[[ Data provided, beginning ]]
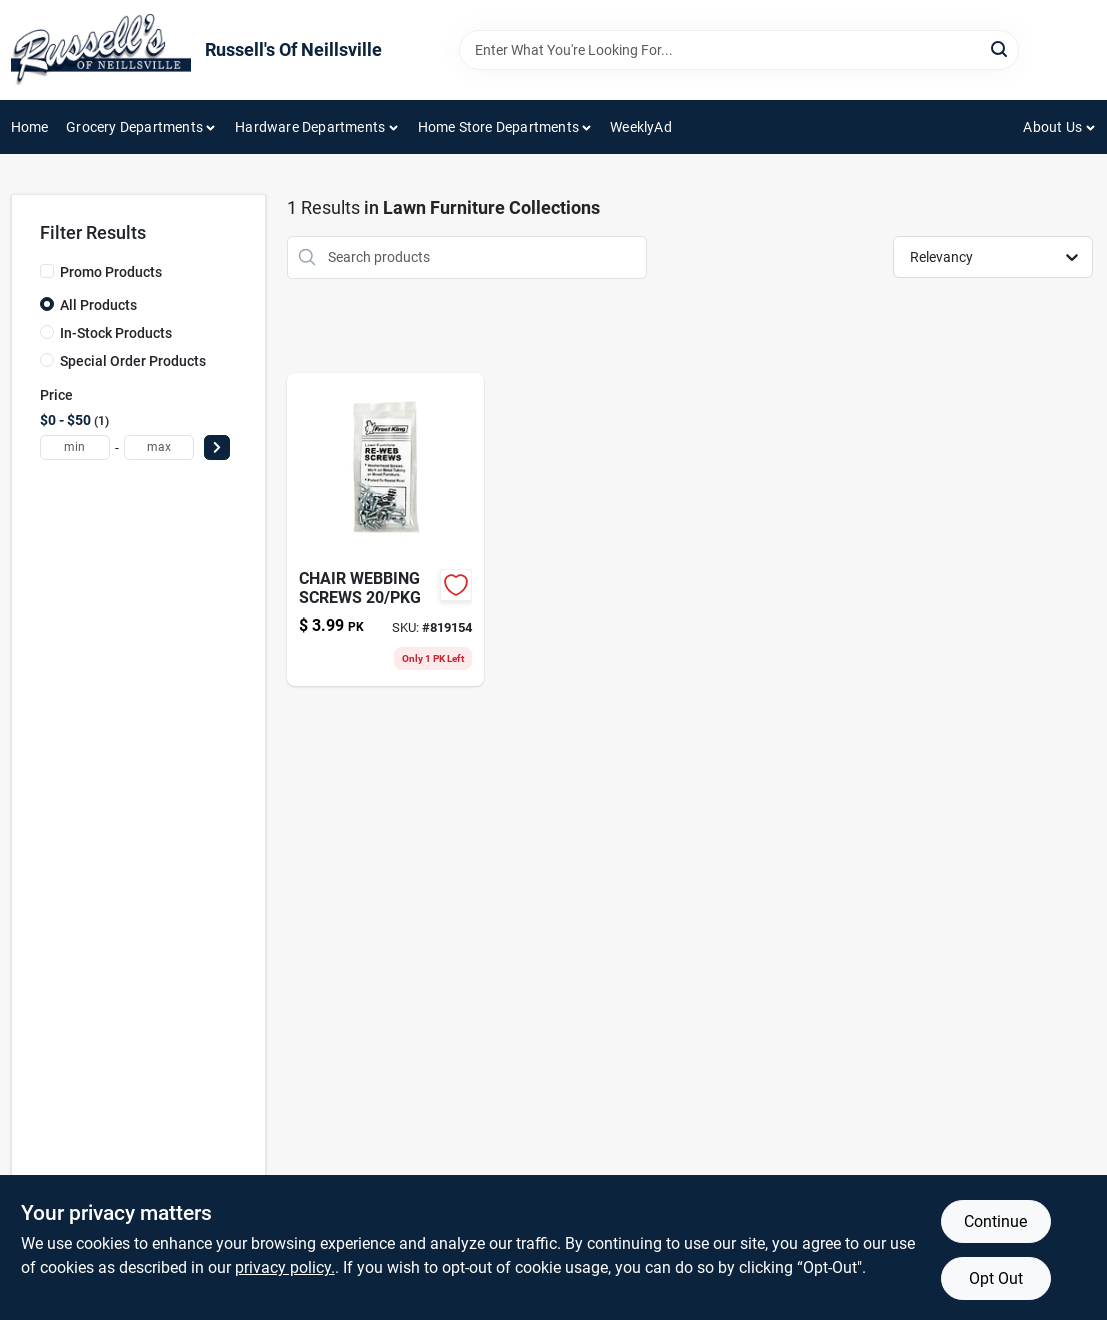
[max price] (159, 447)
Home (30, 127)
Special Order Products (133, 361)
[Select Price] (217, 447)
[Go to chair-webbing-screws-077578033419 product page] (385, 529)
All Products (98, 305)
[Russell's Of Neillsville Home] (101, 50)
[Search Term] (739, 50)
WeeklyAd (641, 127)
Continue (995, 1221)
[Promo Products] (47, 271)
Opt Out (996, 1278)
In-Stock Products (116, 333)
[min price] (75, 447)
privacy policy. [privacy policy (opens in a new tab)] (285, 1267)
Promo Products (111, 272)
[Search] (1000, 48)
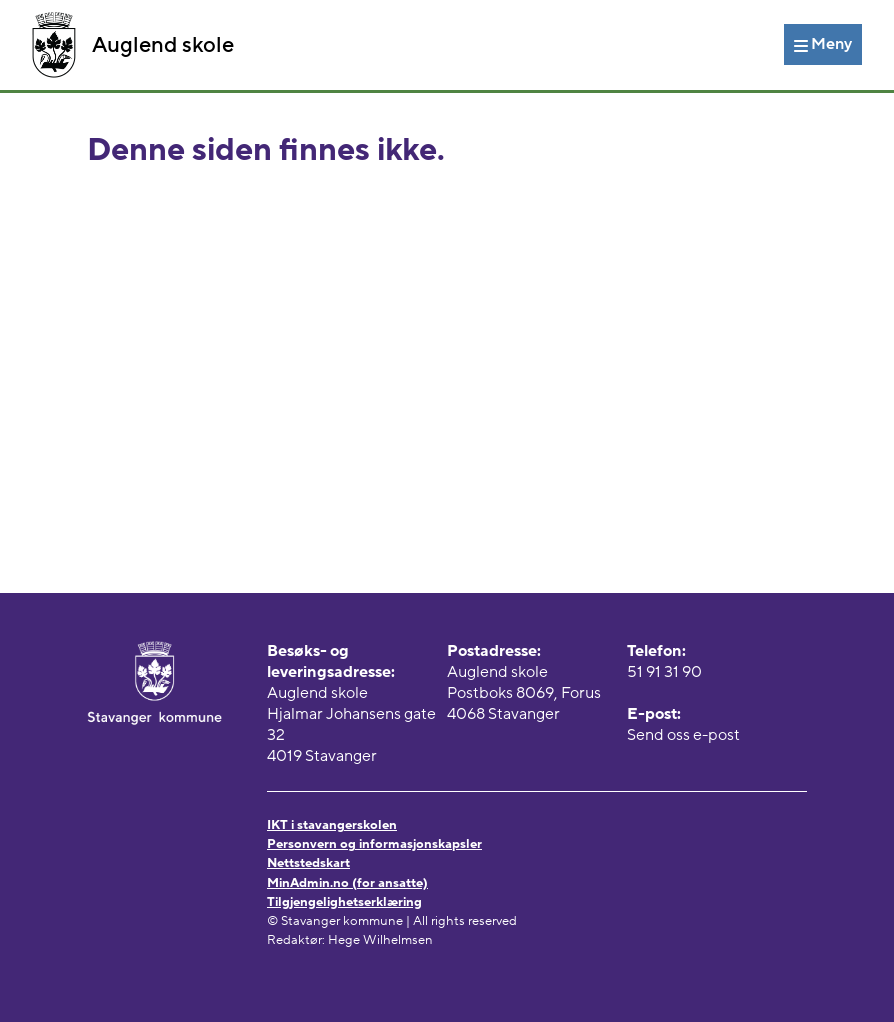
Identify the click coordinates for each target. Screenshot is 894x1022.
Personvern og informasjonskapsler (374, 844)
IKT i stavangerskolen (332, 825)
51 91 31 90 (664, 672)
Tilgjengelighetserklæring (344, 902)
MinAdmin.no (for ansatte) (347, 883)
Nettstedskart (308, 863)
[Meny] (823, 44)
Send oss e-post (683, 735)
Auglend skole (133, 45)
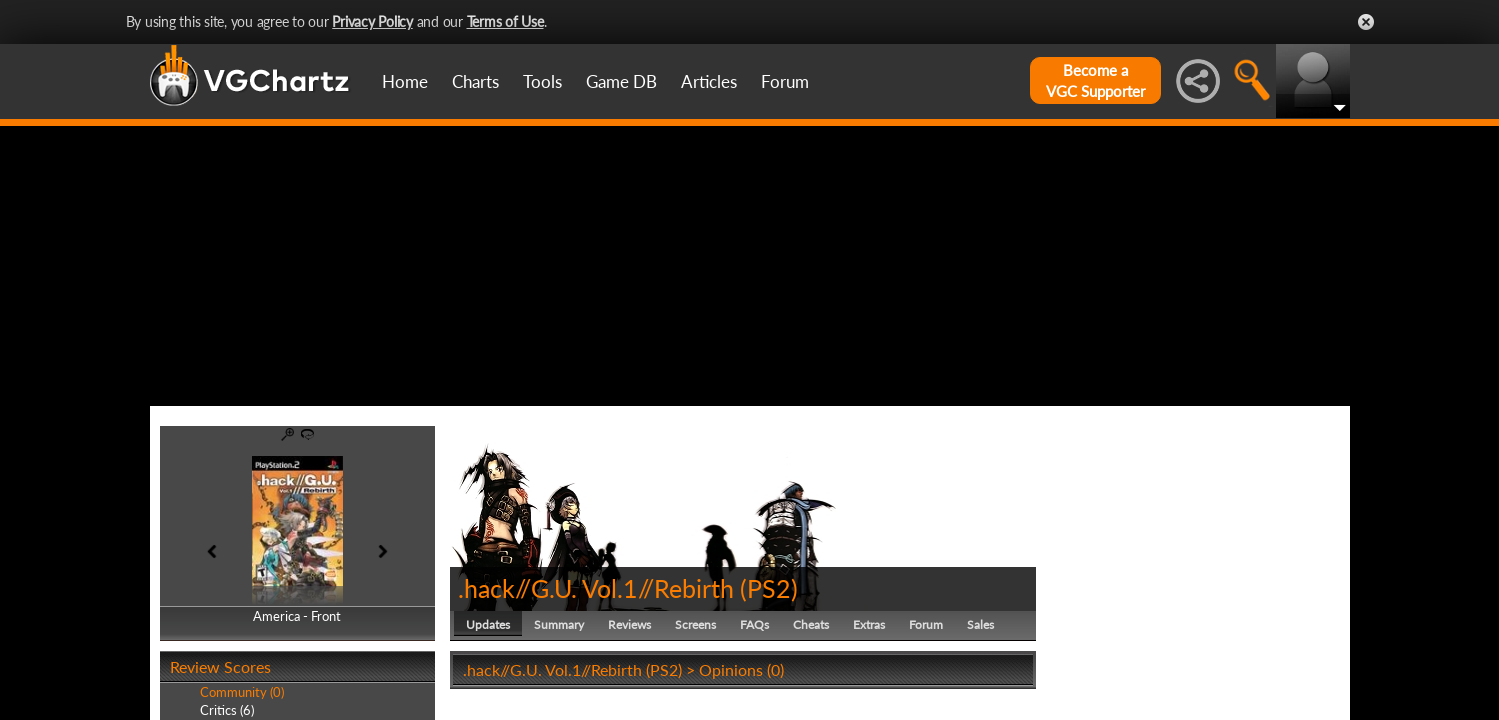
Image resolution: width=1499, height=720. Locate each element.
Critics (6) (227, 710)
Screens (695, 624)
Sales (980, 624)
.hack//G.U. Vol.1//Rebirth (596, 588)
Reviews (629, 624)
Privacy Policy (372, 21)
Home (405, 81)
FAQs (754, 624)
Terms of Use (505, 21)
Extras (869, 624)
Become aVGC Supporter (1095, 80)
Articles (709, 81)
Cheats (811, 624)
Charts (475, 81)
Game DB (621, 81)
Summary (559, 624)
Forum (785, 81)
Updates (488, 624)
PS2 (769, 588)
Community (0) (242, 692)
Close (1366, 22)
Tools (542, 81)
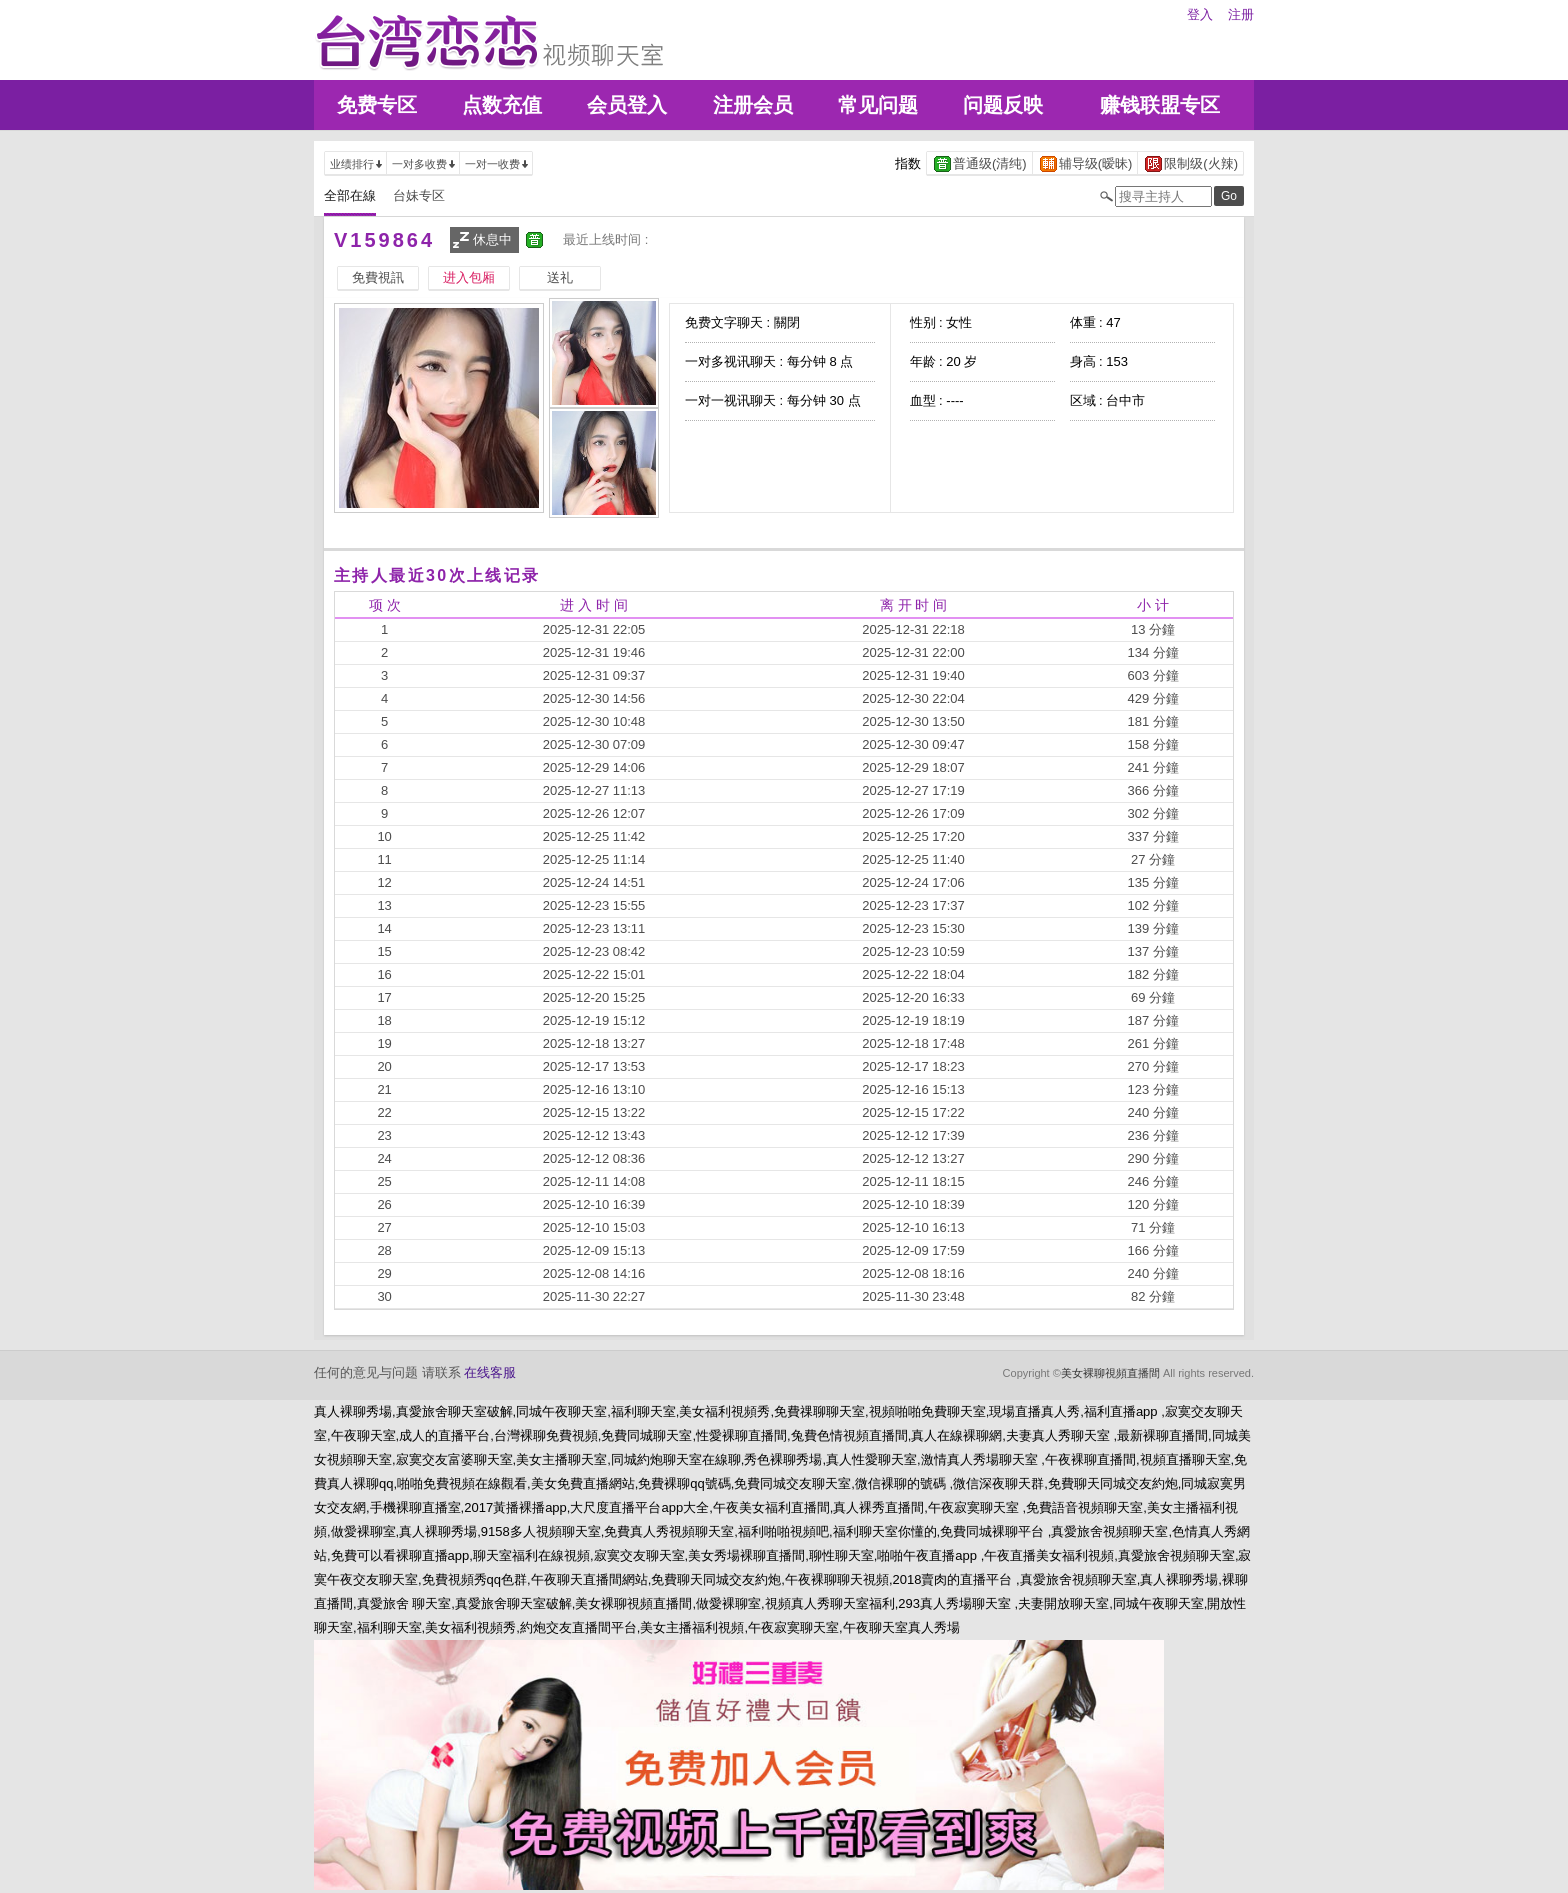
[[ Data provided, end ]]
● **Aim of the task**
Filter the entries and copy out every line with the word "Home".

● **Problem solution**
Home (30, 127)
[Russell's Of Neillsville Home] (101, 50)
Home (405, 81)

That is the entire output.